Another quiet wildfire season for the NWT
The 2019 fire season wrapped up at the end of September, with a grand total of 145 reported wildfires burning just over 105,000 hectares.
Richard Olsen, the NWT’s manager of fire operations, told Cabin Radio this was a quiet year: the 10-year average is 205 fires and 683,000 hectares burned.
While the 2019 season was more active than last year’s nearly non-existent fire season – when just 59 fires burned 16,000 hectares – it is the seventh-slowest season since 1975 in number of fires, and 10th-lowest season in area burned.
Despite this, the season started exceptionally early. The first few fires were reported in January. Olsen said those fires formed part of an increase in the number of human-caused fires this year.
“We would normally expect about eight percent of our fires being person-caused, but this year, with 19 [person-caused fires], it came out to 13 percent,” he said.
However, Olsen said there’s no indication of an overall upward trend in person-caused fires.
In May, Olsen suggested the season had “the potential for extreme conditions” due to low snowpack levels.

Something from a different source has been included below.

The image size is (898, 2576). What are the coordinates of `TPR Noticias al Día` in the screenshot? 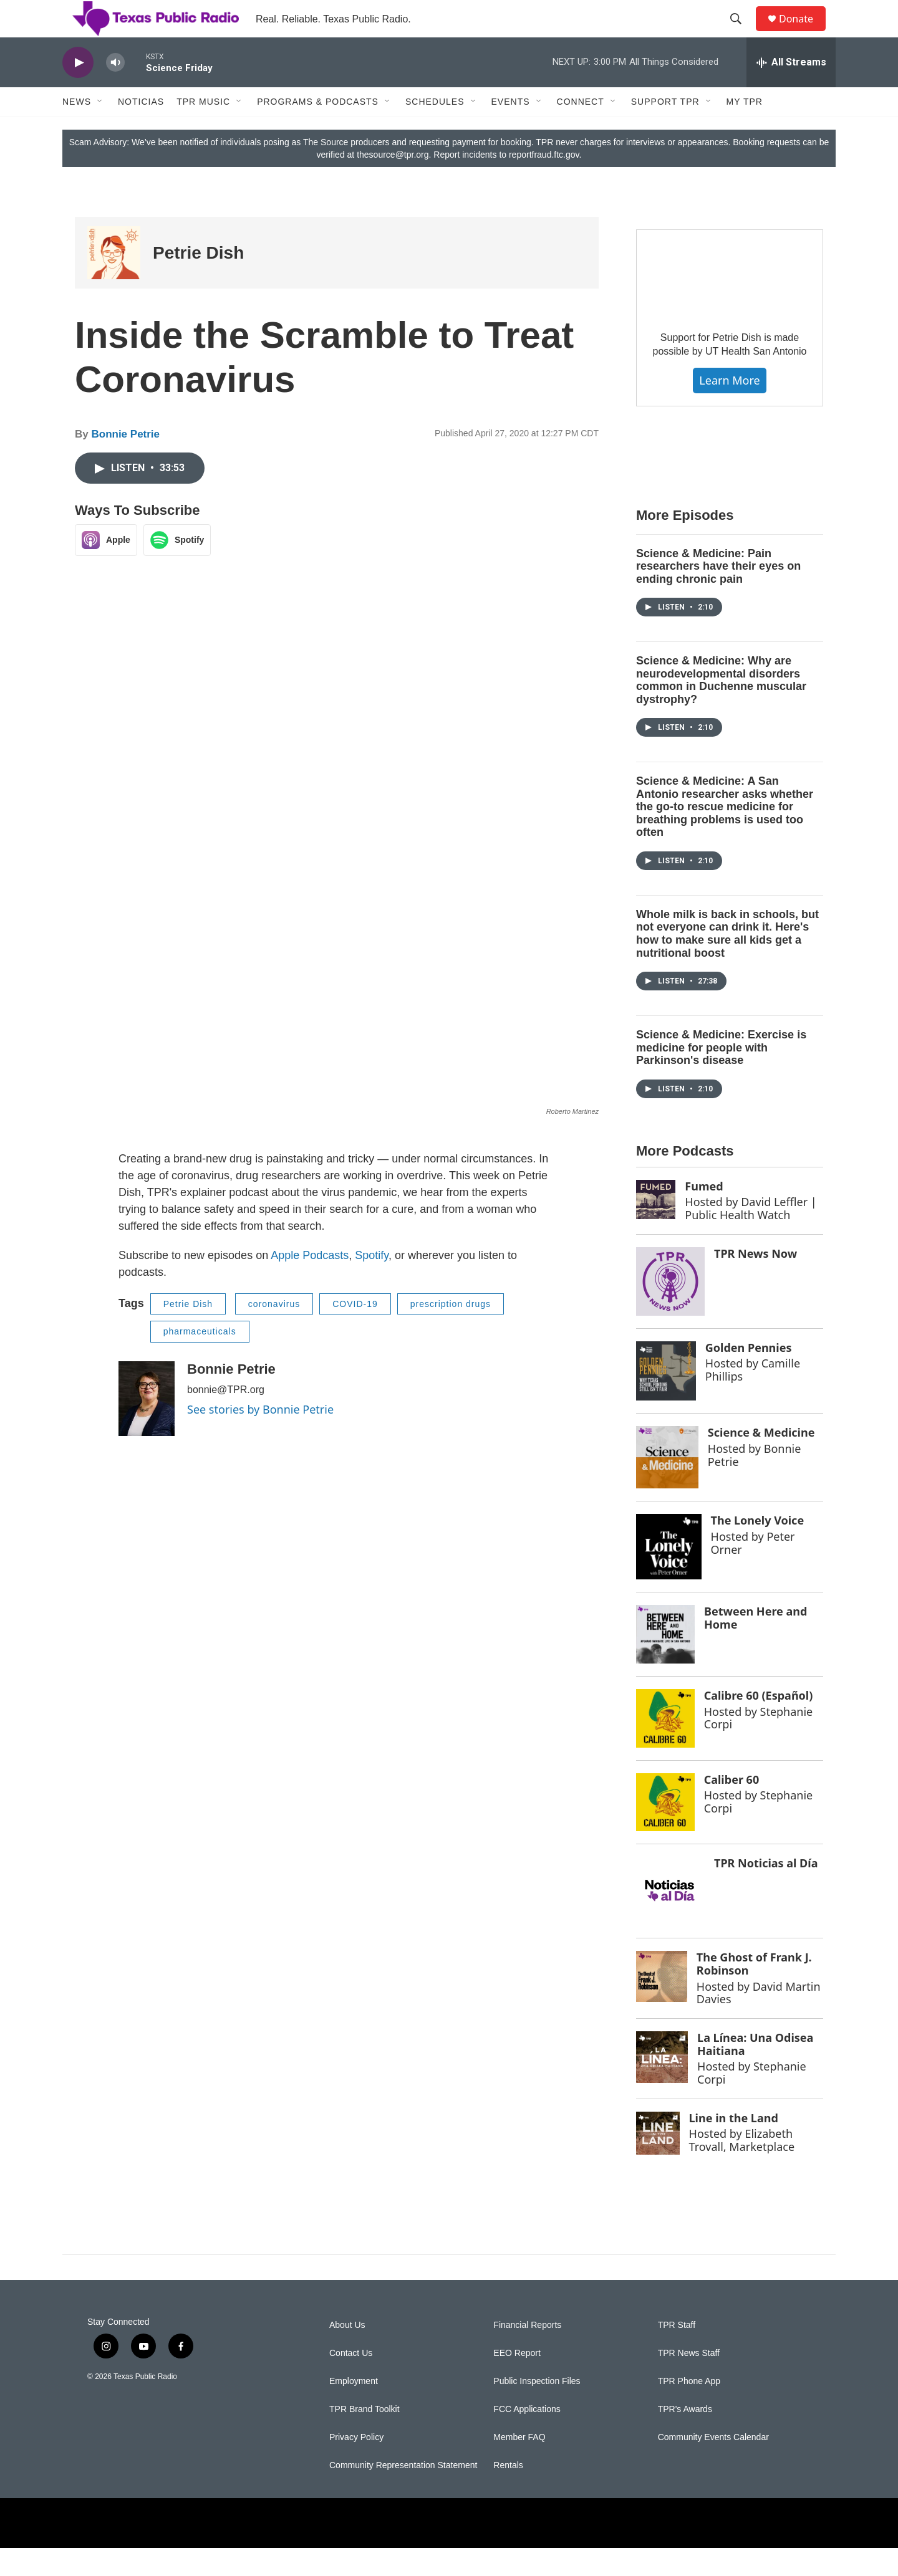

With dry soil around Great Slave Lake and Yellowknife at the time, Olsen said this week: “We were lucky in that we didn’t get the spring fires Alberta had to deal with throughout most of their season.”
The busiest time of the year for the NWT was from the middle of July to the beginning of August, when 30 fires were tackled around Yellowknife, as well as “a couple of major fire events near communities.”
There were no reported losses of values this year, Olsen said.
Thanks to the quiet spring season, NWT fire crews were sent to help in Alberta, Ontario, and Yukon. When the fires were active around Yellowknife, five crews from Ontario came up to lend a hand.
There are no active fires in the NWT right now and, thanks to snow and rain, the fire risk is low. However, Olsen cautioned that dry conditions and the presence of fuel will let wildfires burn at any time of year.
“With some of these thicker organic layers and some of the heavy forests, especially underneath a snow cover, some fires can actually burn like they would in the wood stove,” he explained, “where just a little bit of oxygen is getting in and it’s allowing the fires to burn through the ground vegetation.
“We’ll just have to continue to monitor the fire environment and, depending on what happens with snow over the winter, we may still have some concerns with areas around Great Slave Lake in terms of pockets that are dry,” said Olsen.
“There, if fires do start, they are more likely to spread – and spread aggressively – compared to what we would expect in some of the other areas, that have a little more moisture in the ground.”